In your copy, include no images, and write out every entry below exactly as it stands.

-- DATA RECORDS --
◆ ◆ ◆ ◆ ◆ ◆ ◆

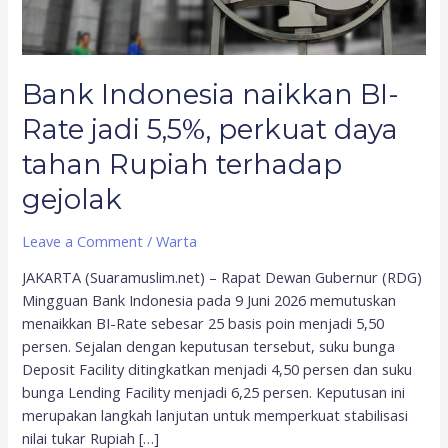
daya
tahan
Rupiah
Bank Indonesia naikkan BI-
terhadap
gejolak
Rate jadi 5,5%, perkuat daya
tahan Rupiah terhadap
gejolak
Leave a Comment
/
Warta
JAKARTA (Suaramuslim.net) – Rapat Dewan Gubernur (RDG)
Mingguan Bank Indonesia pada 9 Juni 2026 memutuskan
menaikkan BI-Rate sebesar 25 basis poin menjadi 5,50
persen. Sejalan dengan keputusan tersebut, suku bunga
Deposit Facility ditingkatkan menjadi 4,50 persen dan suku
bunga Lending Facility menjadi 6,25 persen. Keputusan ini
merupakan langkah lanjutan untuk memperkuat stabilisasi
nilai tukar Rupiah […]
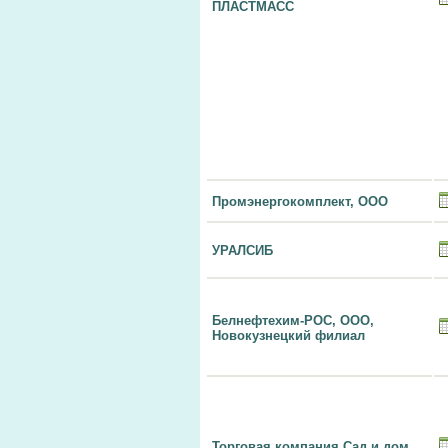
ПЛАСТМАСС
Промэнергокомплект, ООО
УРАЛСИБ
Белнефтехим-РОС, ООО,
Новокузнецкий филиал
Торговая компания Сад и дом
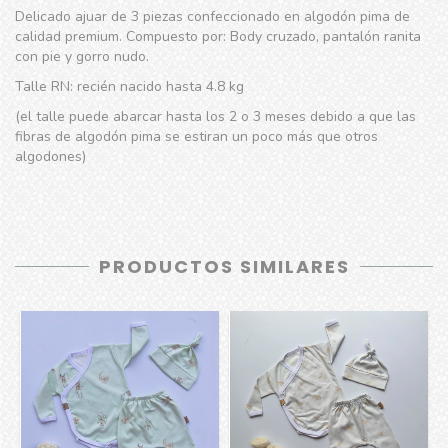
Delicado ajuar de 3 piezas confeccionado en algodón pima de
calidad premium. Compuesto por: Body cruzado, pantalón ranita
con pie y gorro nudo.
Talle RN: recién nacido hasta 4.8 kg
(el talle puede abarcar hasta los 2 o 3 meses debido a que las
fibras de algodón pima se estiran un poco más que otros
algodones)
PRODUCTOS SIMILARES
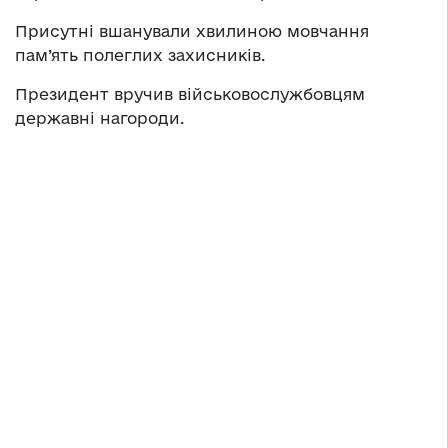
Присутні вшанували хвилиною мовчання
пам’ять полеглих захисників.
Президент вручив військовослужбовцям
державні нагороди.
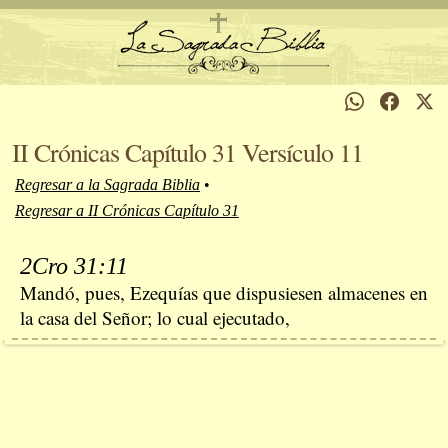
II Crónicas Capítulo 31 Versículo 11
Regresar a la Sagrada Biblia
•
Regresar a II Crónicas Capítulo 31
2Cro 31:11
Mandó, pues, Ezequías que dispusiesen almacenes en
la casa del Señor; lo cual ejecutado,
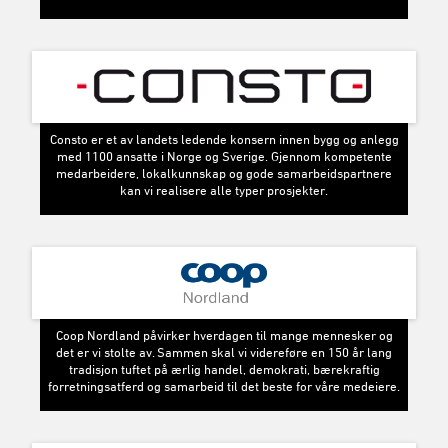
Consto er et av landets ledende konsern innen bygg og anlegg
med 1100 ansatte i Norge og Sverige. Gjennom kompetente
medarbeidere, lokalkunnskap og gode samarbeidspartnere
kan vi realisere alle typer prosjekter.
Coop Nordland påvirker hverdagen til mange mennesker og
det er vi stolte av. Sammen skal vi videreføre en 150 år lang
tradisjon tuftet på ærlig handel, demokrati, bærekraftig
forretningsatferd og samarbeid til det beste for våre medeiere.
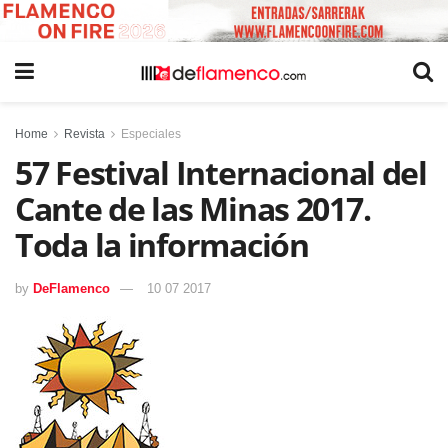
Home
Revista
Especiales
57 Festival Internacional del
Cante de las Minas 2017.
Toda la información
by
DeFlamenco
10 07 2017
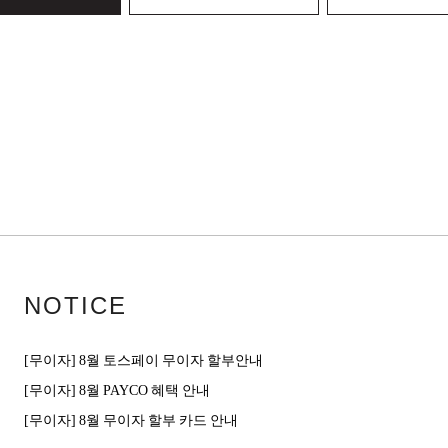
NOTICE
[무이자] 8월 토스페이 무이자 할부안내
[무이자] 8월 PAYCO 혜택 안내
[무이자] 8월 무이자 할부 카드 안내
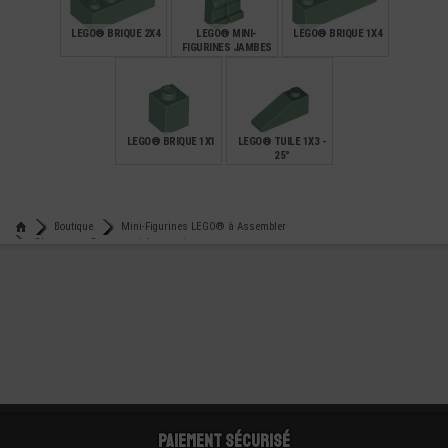
LEGO® BRIQUE 2X4
LEGO® MINI-
LEGO® BRIQUE 1X4
FIGURINES JAMBES
UNI (A6)
€
€
€
0,38
1,19
0,21
LEGO® BRIQUE 1X1
LEGO® TUILE 1X3 -
25°
€
€
0,11
0,15
Boutique
Mini-Figurines LEGO® à Assembler
Chapeaux - Casques et Accessoires
Lego® accessoire mini-figurine coiffe statue de la liberté
Paiement sécurisé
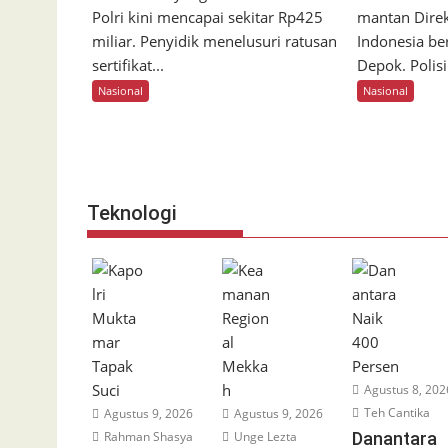
Polri kini mencapai sekitar Rp425
mantan Direk
miliar. Penyidik menelusuri ratusan
Indonesia ber
sertifikat...
Depok. Polisi.
Nasional
Nasional
Teknologi
Agustus 8, 202
Teh Cantika
Agustus 9, 2026
Agustus 9, 2026
Rahman Shasya
Unge Lezta
Danantara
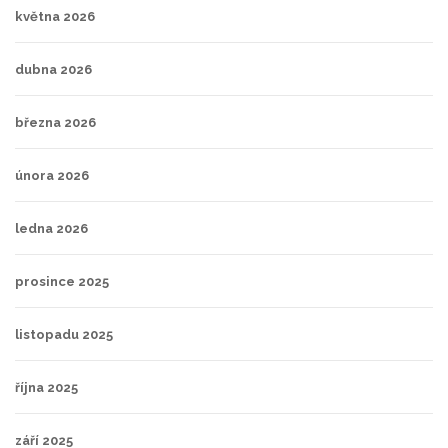
května 2026
dubna 2026
března 2026
února 2026
ledna 2026
prosince 2025
listopadu 2025
října 2025
září 2025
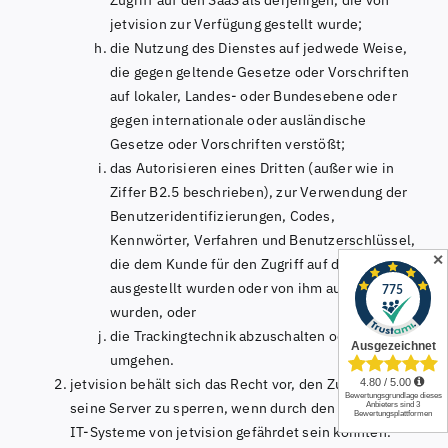
jetvision zur Verfügung gestellt wurde;
die Nutzung des Dienstes auf jedwede Weise,
die gegen geltende Gesetze oder Vorschriften
auf lokaler, Landes- oder Bundesebene oder
gegen internationale oder ausländische
Gesetze oder Vorschriften verstößt;
das Autorisieren eines Dritten (außer wie in
Ziffer B2.5 beschrieben), zur Verwendung der
Benutzeridentifizierungen, Codes,
Kennwörter, Verfahren und Benutzerschlüssel,
✕
die dem Kunde für den Zugriff auf den Dienst
ausgestellt wurden oder von ihm ausgewählt
wurden, oder
die Trackingtechnik abzuschalten oder zu
umgehen.
jetvision behält sich das Recht vor, den Zugriff auf
seine Server zu sperren, wenn durch den Zugriff die
IT-Systeme von jetvision gefährdet sein könnten.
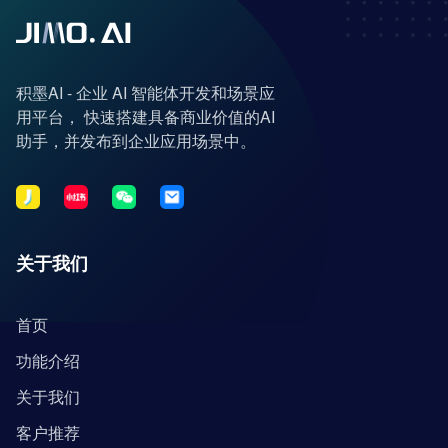
积墨AI - 企业 AI 智能体开发和场景应
用平台， 快速搭建具备商业价值的AI
助手，并发布到企业应用场景中。
关于我们
首页
功能介绍
关于我们
客户推荐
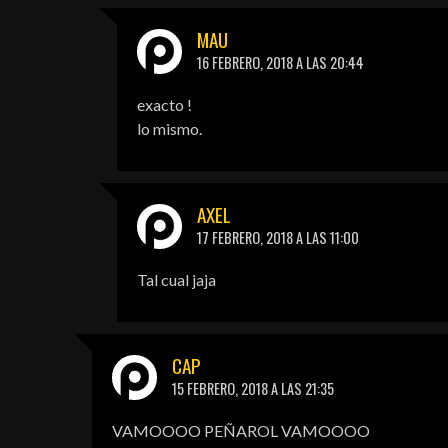
MAU
16 FEBRERO, 2018 A LAS 20:44
exacto !
lo mismo.
AXEL
17 FEBRERO, 2018 A LAS 11:00
Tal cual jaja
CAP
15 FEBRERO, 2018 A LAS 21:35
VAMOOOO PEÑAROL VAMOOOO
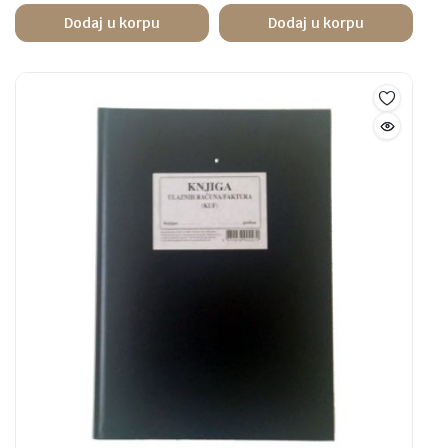
Dodaj u korpu
Dodaj u korpu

◆ ◆ ◆ ◆ ◆ ◆ ◆

-- PROBLEM SOLUTION --
daya
tahan
Rupiah
Bank Indonesia naikkan BI-
terhadap
gejolak
Rate jadi 5,5%, perkuat daya
tahan Rupiah terhadap
gejolak
Leave a Comment
/
Warta
JAKARTA (Suaramuslim.net) – Rapat Dewan Gubernur (RDG)
Mingguan Bank Indonesia pada 9 Juni 2026 memutuskan
menaikkan BI-Rate sebesar 25 basis poin menjadi 5,50
persen. Sejalan dengan keputusan tersebut, suku bunga
Deposit Facility ditingkatkan menjadi 4,50 persen dan suku
bunga Lending Facility menjadi 6,25 persen. Keputusan ini
merupakan langkah lanjutan untuk memperkuat stabilisasi
nilai tukar Rupiah […]
ПЛАСТМАСС
Промэнергокомплект, ООО
УРАЛСИБ
Белнефтехим-РОС, ООО,
Новокузнецкий филиал
Торговая компания Сад и дом
Delicado ajuar de 3 piezas confeccionado en algodón pima de
calidad premium. Compuesto por: Body cruzado, pantalón ranita
con pie y gorro nudo.
Talle RN: recién nacido hasta 4.8 kg
(el talle puede abarcar hasta los 2 o 3 meses debido a que las
fibras de algodón pima se estiran un poco más que otros
algodones)
PRODUCTOS SIMILARES
Присутні вшанували хвилиною мовчання
пам’ять полеглих захисників.
Президент вручив військовослужбовцям
державні нагороди.
II Crónicas Capítulo 31 Versículo 11
Regresar a la Sagrada Biblia
•
Regresar a II Crónicas Capítulo 31
2Cro 31:11
Mandó, pues, Ezequías que dispusiesen almacenes en
la casa del Señor; lo cual ejecutado,
Consto er et av landets ledende konsern innen bygg og anlegg
med 1100 ansatte i Norge og Sverige. Gjennom kompetente
medarbeidere, lokalkunnskap og gode samarbeidspartnere
kan vi realisere alle typer prosjekter.
Coop Nordland påvirker hverdagen til mange mennesker og
det er vi stolte av. Sammen skal vi videreføre en 150 år lang
tradisjon tuftet på ærlig handel, demokrati, bærekraftig
forretningsatferd og samarbeid til det beste for våre medeiere.
Home
Revista
Especiales
57 Festival Internacional del
Cante de las Minas 2017.
Toda la información
by
DeFlamenco
10 07 2017
NOTICE
[무이자] 8월 토스페이 무이자 할부안내
[무이자] 8월 PAYCO 혜택 안내
[무이자] 8월 무이자 할부 카드 안내
LEGO® BRIQUE 2X4
LEGO® MINI-
LEGO® BRIQUE 1X4
FIGURINES JAMBES
UNI (A6)
€
€
€
0,38
1,19
0,21
LEGO® BRIQUE 1X1
LEGO® TUILE 1X3 -
25°
€
€
0,11
0,15
Boutique
Mini-Figurines LEGO® à Assembler
Chapeaux - Casques et Accessoires
Lego® accessoire mini-figurine coiffe statue de la liberté
Paiement sécurisé
Polri kini mencapai sekitar Rp425
mantan Direk
miliar. Penyidik menelusuri ratusan
Indonesia ber
sertifikat...
Depok. Polisi.
Nasional
Nasional
Teknologi
Agustus 8, 202
Teh Cantika
Agustus 9, 2026
Agustus 9, 2026
Rahman Shasya
Unge Lezta
Danantara
května 2026
dubna 2026
března 2026
února 2026
ledna 2026
prosince 2025
listopadu 2025
října 2025
září 2025
jetvision zur Verfügung gestellt wurde;
die Nutzung des Dienstes auf jedwede Weise,
die gegen geltende Gesetze oder Vorschriften
auf lokaler, Landes- oder Bundesebene oder
gegen internationale oder ausländische
Gesetze oder Vorschriften verstößt;
das Autorisieren eines Dritten (außer wie in
Ziffer B2.5 beschrieben), zur Verwendung der
Benutzeridentifizierungen, Codes,
Kennwörter, Verfahren und Benutzerschlüssel,
✕
die dem Kunde für den Zugriff auf den Dienst
ausgestellt wurden oder von ihm ausgewählt
wurden, oder
die Trackingtechnik abzuschalten oder zu
umgehen.
jetvision behält sich das Recht vor, den Zugriff auf
seine Server zu sperren, wenn durch den Zugriff die
IT-Systeme von jetvision gefährdet sein könnten.
积墨AI - 企业 AI 智能体开发和场景应
用平台， 快速搭建具备商业价值的AI
助手，并发布到企业应用场景中。
关于我们
首页
功能介绍
关于我们
客户推荐
MAU
16 FEBRERO, 2018 A LAS 20:44
exacto !
lo mismo.
AXEL
17 FEBRERO, 2018 A LAS 11:00
Tal cual jaja
CAP
15 FEBRERO, 2018 A LAS 21:35
VAMOOOO PEÑAROL VAMOOOO
Dodaj u korpu
Dodaj u korpu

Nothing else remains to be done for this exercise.